*Task details*
Look below for the line containing "Segment anything that is". Reproduce it and every line after it exactly, and nothing more.

*Provided records*
►

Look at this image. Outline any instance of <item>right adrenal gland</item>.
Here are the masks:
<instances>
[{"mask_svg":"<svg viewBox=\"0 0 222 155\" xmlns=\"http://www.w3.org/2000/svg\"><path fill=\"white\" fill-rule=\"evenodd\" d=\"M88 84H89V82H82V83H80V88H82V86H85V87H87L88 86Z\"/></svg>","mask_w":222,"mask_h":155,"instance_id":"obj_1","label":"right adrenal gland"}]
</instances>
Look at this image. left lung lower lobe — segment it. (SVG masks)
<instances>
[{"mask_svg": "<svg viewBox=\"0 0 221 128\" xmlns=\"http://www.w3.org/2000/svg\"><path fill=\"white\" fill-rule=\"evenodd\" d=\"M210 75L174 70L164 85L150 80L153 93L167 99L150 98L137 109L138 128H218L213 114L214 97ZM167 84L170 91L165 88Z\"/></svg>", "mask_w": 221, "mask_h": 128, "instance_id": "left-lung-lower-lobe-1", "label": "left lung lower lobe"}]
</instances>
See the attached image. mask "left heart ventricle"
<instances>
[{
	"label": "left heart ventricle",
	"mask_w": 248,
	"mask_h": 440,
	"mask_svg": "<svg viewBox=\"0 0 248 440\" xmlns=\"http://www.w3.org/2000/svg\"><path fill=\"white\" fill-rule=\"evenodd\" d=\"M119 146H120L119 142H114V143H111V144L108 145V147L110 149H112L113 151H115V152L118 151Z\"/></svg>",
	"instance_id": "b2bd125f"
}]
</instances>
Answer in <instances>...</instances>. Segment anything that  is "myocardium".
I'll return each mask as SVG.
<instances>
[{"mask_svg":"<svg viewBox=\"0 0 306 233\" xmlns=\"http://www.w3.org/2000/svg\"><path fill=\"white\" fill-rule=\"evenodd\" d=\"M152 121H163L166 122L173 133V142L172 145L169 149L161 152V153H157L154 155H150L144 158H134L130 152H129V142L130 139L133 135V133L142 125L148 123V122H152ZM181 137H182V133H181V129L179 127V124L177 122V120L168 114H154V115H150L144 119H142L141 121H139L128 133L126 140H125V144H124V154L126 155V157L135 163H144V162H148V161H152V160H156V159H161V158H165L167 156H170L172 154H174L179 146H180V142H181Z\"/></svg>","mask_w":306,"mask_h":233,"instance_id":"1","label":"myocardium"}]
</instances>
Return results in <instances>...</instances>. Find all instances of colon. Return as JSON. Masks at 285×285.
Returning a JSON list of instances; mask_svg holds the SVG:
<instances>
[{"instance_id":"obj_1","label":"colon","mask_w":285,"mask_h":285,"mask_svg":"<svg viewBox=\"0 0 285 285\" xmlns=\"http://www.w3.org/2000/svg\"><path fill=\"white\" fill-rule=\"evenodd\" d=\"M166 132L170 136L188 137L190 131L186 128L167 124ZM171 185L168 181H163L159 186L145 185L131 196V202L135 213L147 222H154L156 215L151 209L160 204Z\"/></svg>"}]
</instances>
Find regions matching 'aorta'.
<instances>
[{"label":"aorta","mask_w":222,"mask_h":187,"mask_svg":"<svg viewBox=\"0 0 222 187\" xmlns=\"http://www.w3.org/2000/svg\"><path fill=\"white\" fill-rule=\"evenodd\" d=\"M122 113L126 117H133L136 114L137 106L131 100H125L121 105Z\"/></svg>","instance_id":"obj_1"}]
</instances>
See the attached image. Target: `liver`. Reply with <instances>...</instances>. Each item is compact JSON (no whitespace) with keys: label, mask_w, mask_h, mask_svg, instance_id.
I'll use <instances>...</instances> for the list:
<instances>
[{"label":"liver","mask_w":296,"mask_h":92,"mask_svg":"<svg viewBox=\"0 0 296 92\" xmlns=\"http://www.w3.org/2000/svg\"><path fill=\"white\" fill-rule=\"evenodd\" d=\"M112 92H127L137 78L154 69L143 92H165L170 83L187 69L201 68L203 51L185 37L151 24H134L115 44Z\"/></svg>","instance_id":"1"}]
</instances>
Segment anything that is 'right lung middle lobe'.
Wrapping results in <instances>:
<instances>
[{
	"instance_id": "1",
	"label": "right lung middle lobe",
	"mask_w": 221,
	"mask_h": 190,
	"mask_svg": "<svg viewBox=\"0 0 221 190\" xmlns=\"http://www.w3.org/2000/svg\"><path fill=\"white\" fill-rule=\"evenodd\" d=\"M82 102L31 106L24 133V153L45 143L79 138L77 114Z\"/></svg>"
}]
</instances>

◄

*Result of this exercise*
Segment anything that is 'right lung middle lobe'.
Wrapping results in <instances>:
<instances>
[{
	"instance_id": "1",
	"label": "right lung middle lobe",
	"mask_w": 221,
	"mask_h": 190,
	"mask_svg": "<svg viewBox=\"0 0 221 190\" xmlns=\"http://www.w3.org/2000/svg\"><path fill=\"white\" fill-rule=\"evenodd\" d=\"M82 102L31 106L24 133V153L45 143L79 138L77 114Z\"/></svg>"
}]
</instances>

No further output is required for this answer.